This question doesn't make sense in its actual state. 'Thermal design power' is nonsense term when taking about a computer (in fact it's even more when it's about CPUs). Computers are neither designed to do mechanical work, light rooms or alike. There is no physical computing power - the only physical output is heat and a little bit of HF radiation.
So the only usefull question I to be found would be 'have there been desktopcomputers with more than 1 kW power rating'.

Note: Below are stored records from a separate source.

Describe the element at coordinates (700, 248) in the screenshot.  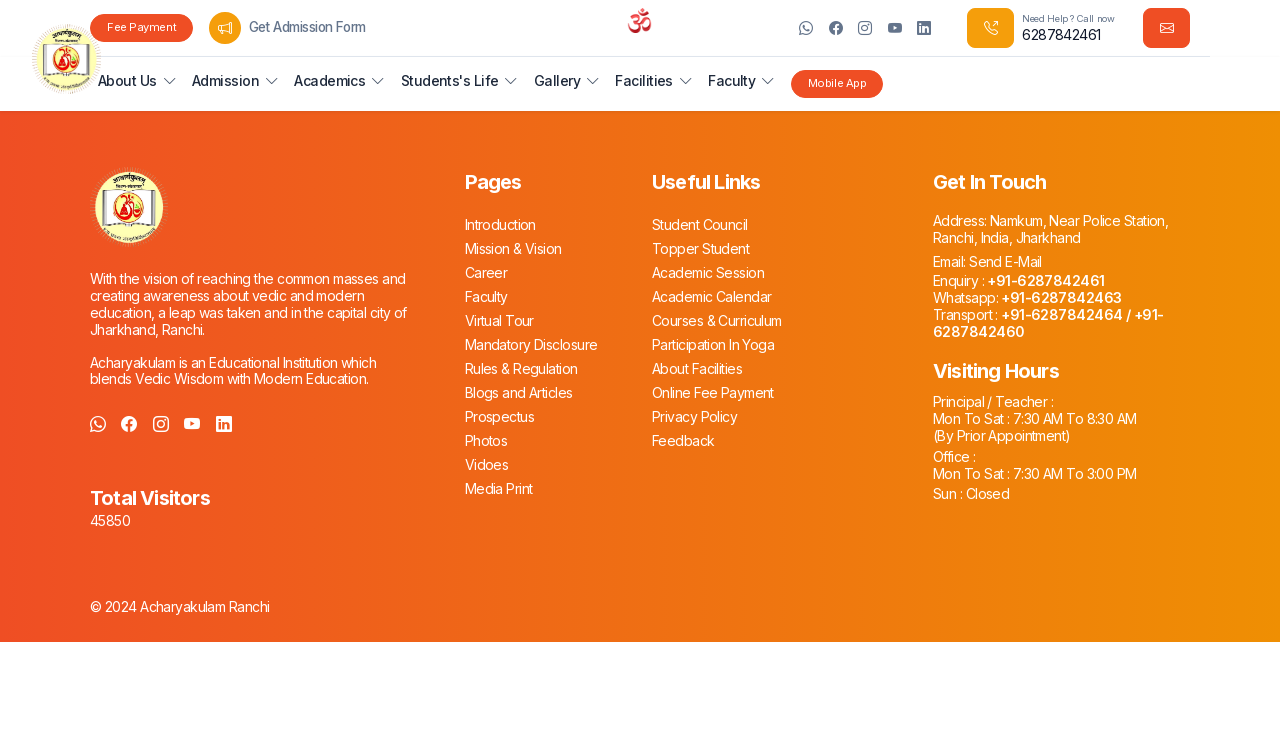 I see `Topper Student` at that location.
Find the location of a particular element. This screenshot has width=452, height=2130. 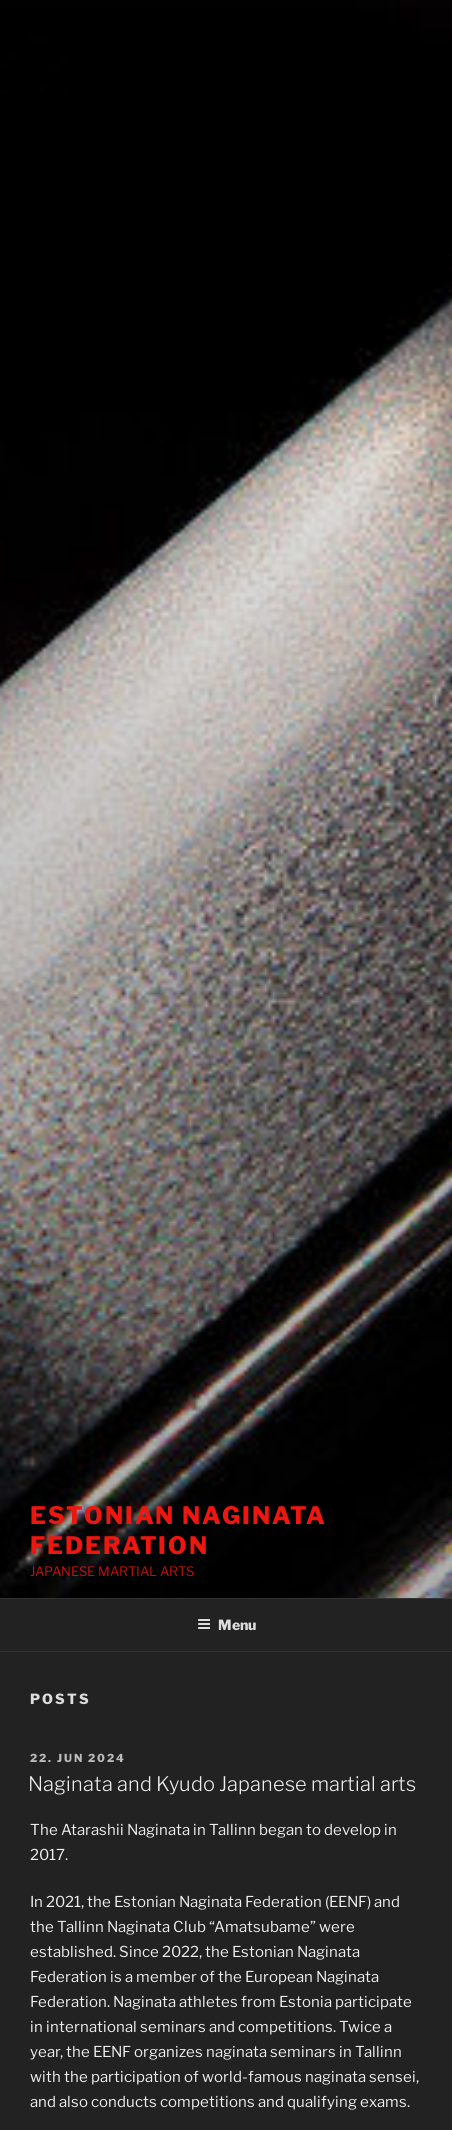 ESTONIAN NAGINATA FEDERATION is located at coordinates (178, 1530).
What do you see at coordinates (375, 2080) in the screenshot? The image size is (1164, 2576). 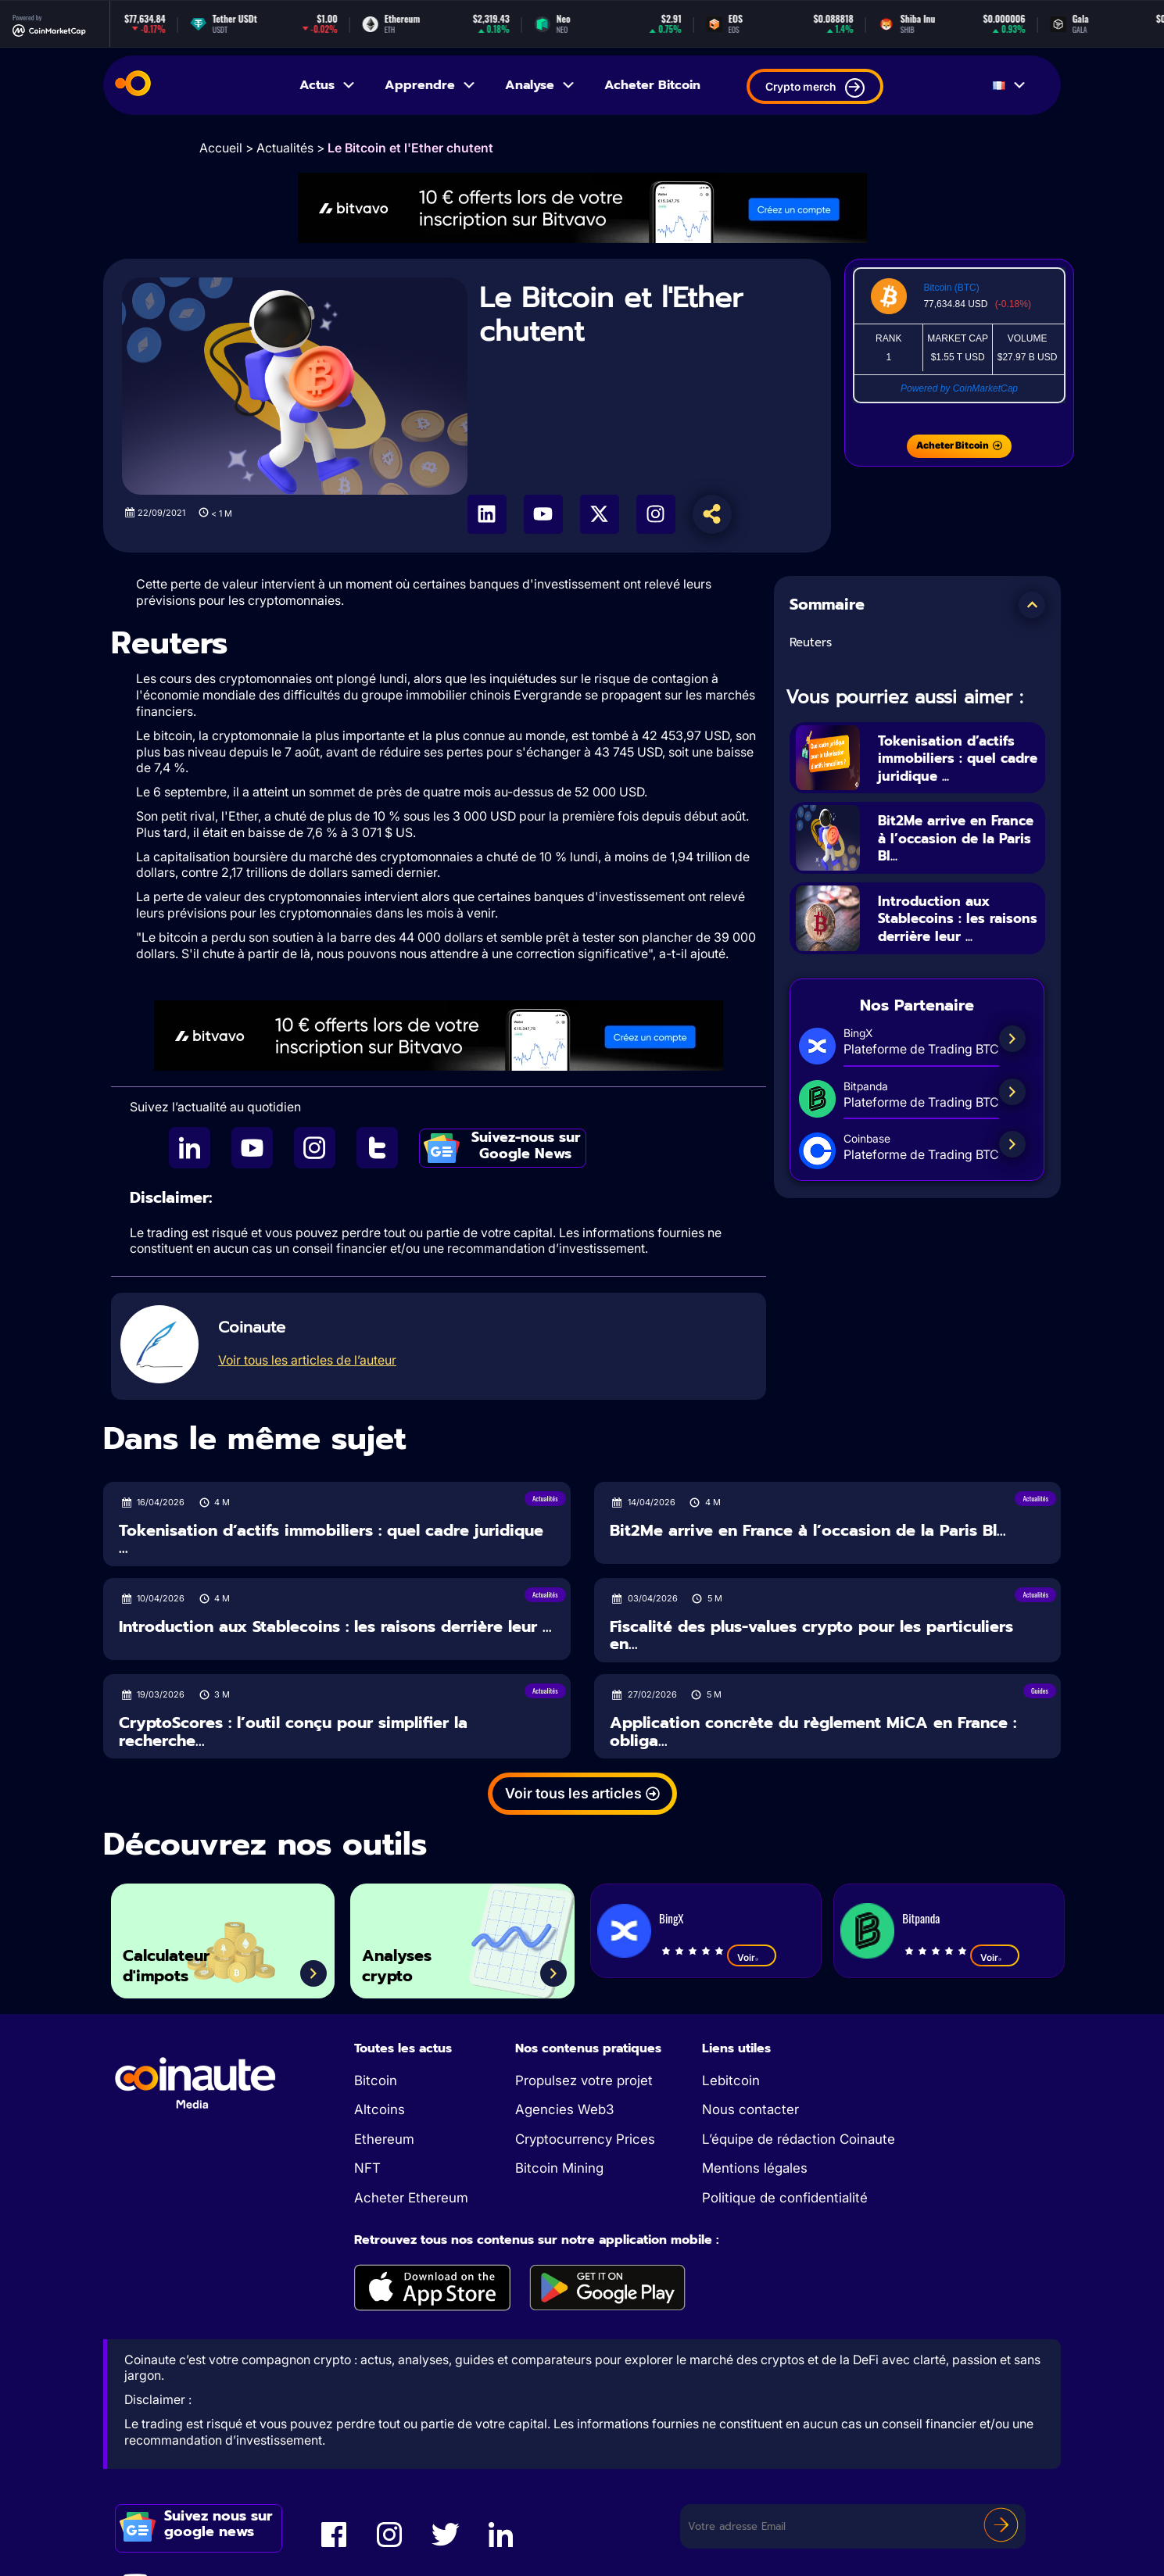 I see `Bitcoin` at bounding box center [375, 2080].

And the answer is Yes, quite a lot.
Already the IMSAI PS was rated at 500 Watt primary, and it didn't take long for third party frames to offer PS with 1 kW primry and more. And primary is a key issue here. Before the advent of switching, the power supply itself was usually the most critical part. In case of above IMSAI, up to 2/3rd of the primary power was wasted to heat up the PS. Removing that substantial heat was also needed to protect the PS, not so much the CPU.
Watercooling in computers was also not introduced to keep computing chips cool, but their transformers and power electronics. For example, a SIEMENS 7.760 X4 CPU, an upper end /370ish machine of ~1980 had a watercooled power supply, but air cooled electronics.
Even with a switching PS, like the Apple II pionered, the PS stayed the main heat source within the case. Kensington made good money with their system saver series of add on fans. It took many years until the computing chips itself got miniaturized enough to need even a simple head spreader for the little power they transformed.